# Should I split my rats up - they keep attacking each other?



## ghettoprincess (Dec 16, 2010)

I'm looking for some good advice, my 2 male rats were bought the same day from the same tank, they sleep together sometimes and have a nice big cage (furret tower plus? i think?) but since day one they have squabbles. I thought this was normal, until I heard a big fight with one of them screaming so so loud! There was no blood, but I found scabs / bite marks the next day. They dont do that boxing thing like everyone tells me, what happens is this;


One will be eating / drinking, the other will come up and sniff around slowly, then they freeze, and then suddenly one will squeak loud and run away really fast making the whole cage move!
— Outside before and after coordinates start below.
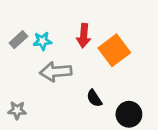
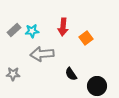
orange square: (114, 50) -> (86, 38), size x0.6
gray star: (17, 110) -> (13, 74), moved

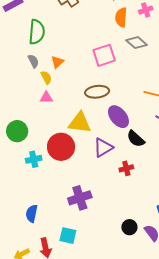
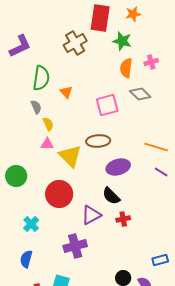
orange triangle: (57, 62) -> (66, 92), moved, turned -32
purple ellipse: (118, 117) -> (118, 167), turned -70
yellow triangle: (80, 123) -> (70, 156), moved, turned 35
black semicircle: (136, 139) -> (111, 196), moved
purple triangle: (103, 148) -> (91, 215), moved
cyan cross: (34, 159) -> (31, 224), moved, turned -35

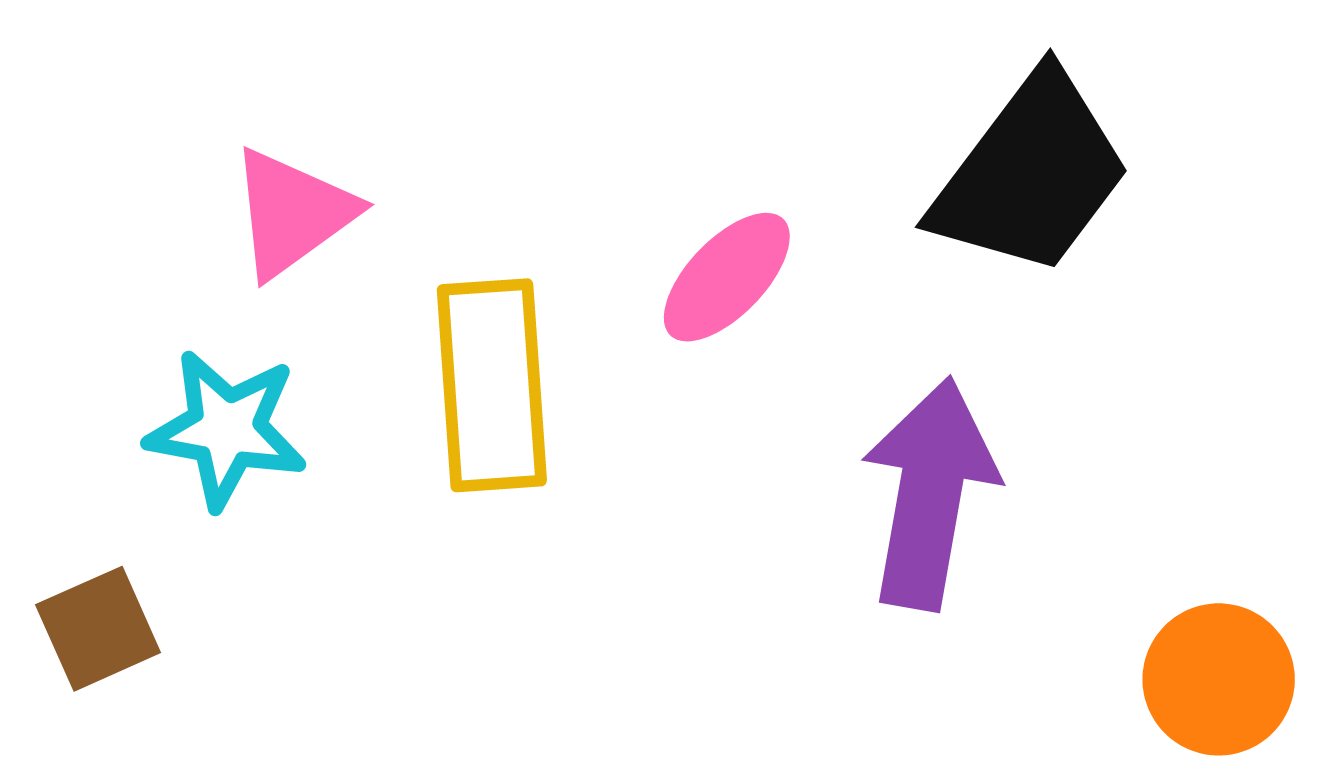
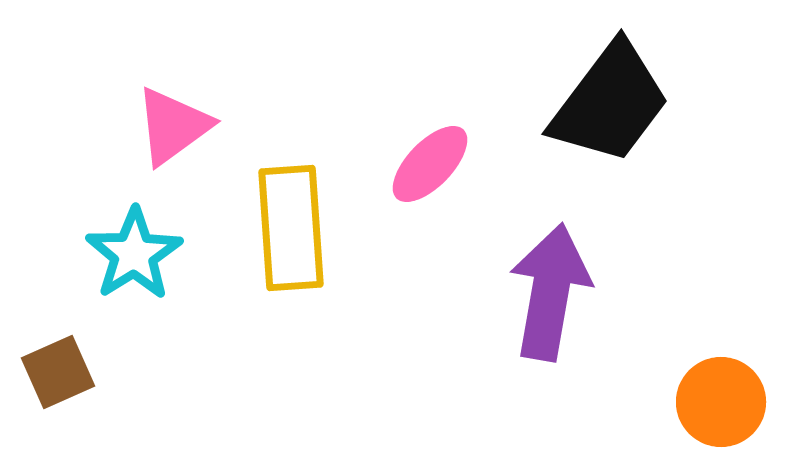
cyan star: (226, 429) -> (134, 254), turned 30

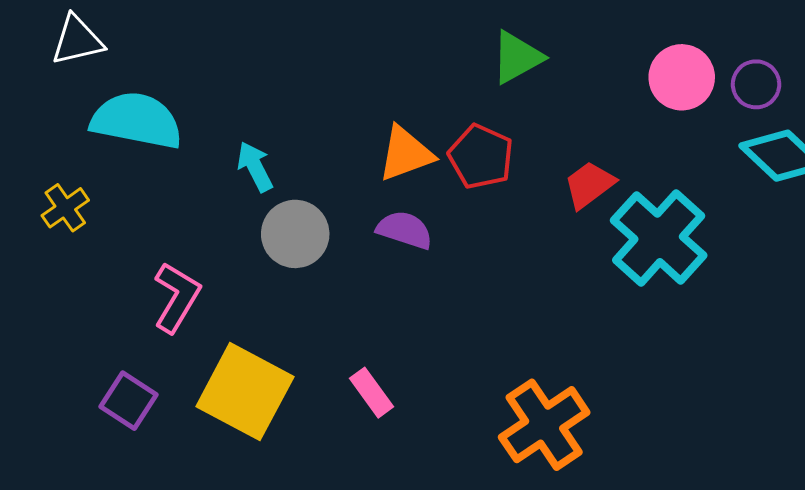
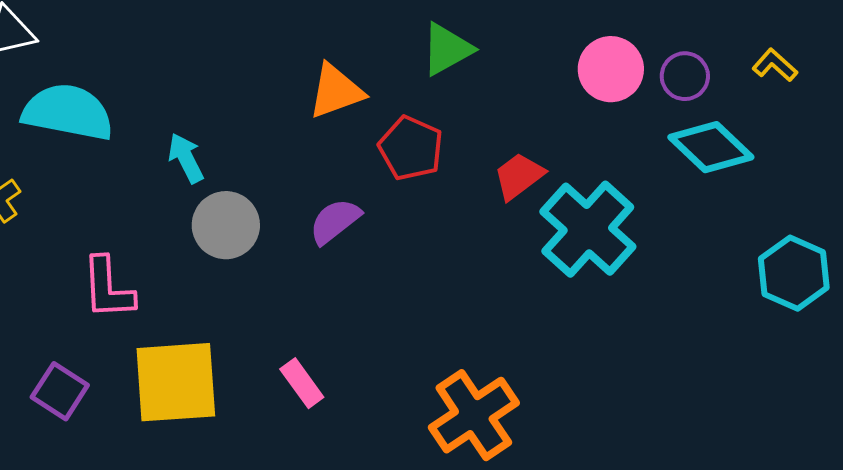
orange triangle: (406, 154) -> (336, 91), moved
purple semicircle: (405, 230) -> (335, 221), turned -56
pink L-shape: (177, 297) -> (108, 288), turned 146
yellow square: (245, 392) -> (176, 382), turned -32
But if he doesn't run, they open their mouths at each other and push on each other's heads with their paws, I often hear squeaks and squabbles, but the last 2 days ALL NIGHT LONG they were fighting, so bad I hardly slept, I was so worried but I don't have another cage and not sure if splitting them will help or not? One of them now, has scabs what I presume are healing bite marks. I once found small spots of blood in the bedding, not much but I'm guessing its from the bites. 

Then today they were all curled up together and even nuzzling underneath each other squeaking softly.


They are tame and I can handle them without any problems although they are still youngish (about 18 weeks old)


Please help as I'm worried they'll do some real damage....I've seen no humping and both have been able to eat / drink.

Thankyou....


----------



## AMJ087 (Aug 27, 2008)

Id consider trying introductions again. I beleive we have a sticky on it. Basically put them in sperate cages for a while. Then slowly switch the toys around from cage to cage so they can smell each other but not see each other. Then put their cages in the same room so they can see adn smell each other. Then after a bit of time doing that introduce them again on neutral ground. If possible when seperated try not to use the cage they both use for just one of them or they may feel dominant again. Is this something you are able to try?


----------



## begoodtoanimals (Dec 6, 2007)

Since they are sleeping together they know how to get along. Check the following: 
- Is their cage big enough?
_Do they get enough free play time in an enriched area?
_Is their cage filled with toys?
etc.
Tired and busy rats are happier.


----------